Fang Sun, MD PhD, Department of Neurology, University of Pittsburgh School of Medicine, Sasha Živković, MD PhD, Department of Neurology, University of Pittsburgh; Department of Neurology, Yale School of Medicine, Paula Clemens, MD, University of Pittsburgh, David Lacomis, MD, UPMC/ Univ Pittsburgh

Hereditary neuropathy, commonly referred to as Charcot-Marie-Tooth disease (CMT), is associated with increasing numbers of causative genes, and a condition in need of targeted therapy. CMT type 2E/1F is caused by neurofilament light chain (NEFL) gene mutation. Various clinical phenotypes have recently been reported with this condition. In this study, we report a case of CMT neuropathy likely associated with a novel pathological variant in NEFL.

A 34-year-old right-handed white man presented to our clinic in 2008, with progressive right leg weakness and difficulty walking. He had tremors in the hands since childhood and was never athletic. He had trouble reading five years prior and was found with pallor of the right optic disk. He reported that a brother also had leg weakness. On examination, bilateral pes cavus, hammer toes and distal wasting were noted. He had decreased sensation in distal lower and upper extremities. Reflex was absent in the upper extremities, however, was preserved in the lower extremities.

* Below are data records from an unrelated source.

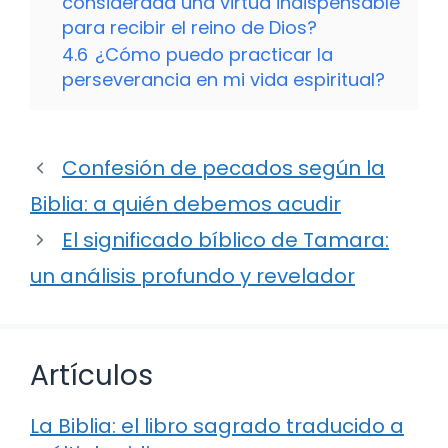
considerada una virtud indispensable
para recibir el reino de Dios?
4.6
¿Cómo puedo practicar la
perseverancia en mi vida espiritual?
Confesión de pecados según la
Biblia: a quién debemos acudir
El significado bíblico de Tamara:
un análisis profundo y revelador
Artículos
La Biblia: el libro sagrado traducido a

Evaluation for potential central nervous system abnormality was unrevealing. EMG demonstrated evidence of a chronic length-dependent mixed axon loss and demyelinating sensorimotor polyneuropathy. There was no evidence of acquired demyelination. Motor nerve conduction velocities were intermediately slowed. EMG findings overall were thought compatible with CMT. Genetic testing for 9 known CMT associated genes was pursued in 2009, which was negative.

At subsequent clinic follow-up visits, his weakness slowly progressed. In 2020, he started to need a wheelchair for ambulation. Genetic testing for CMT was pursued again in 2018, with 72 known genes included at this time. It reported a heterozygous variant of uncertain significance in NEFL, c.668T>C (p. Leu223Pro). The patient was referred to genetic counseling, and a family pedigree was obtained. Genetic testing was subsequently performed on his brother and mother, which both revealed identical variant in NEFL as the patient. Of note, brother’s EMG reported similar features as the patient’s, while mother’s EMG findings were unremarkable.

Our findings in this case likely revealed a novel pathological variant in NEFL gene and have implications for expanding molecular diagnostics. Further functional characterization of this novel variant is needed.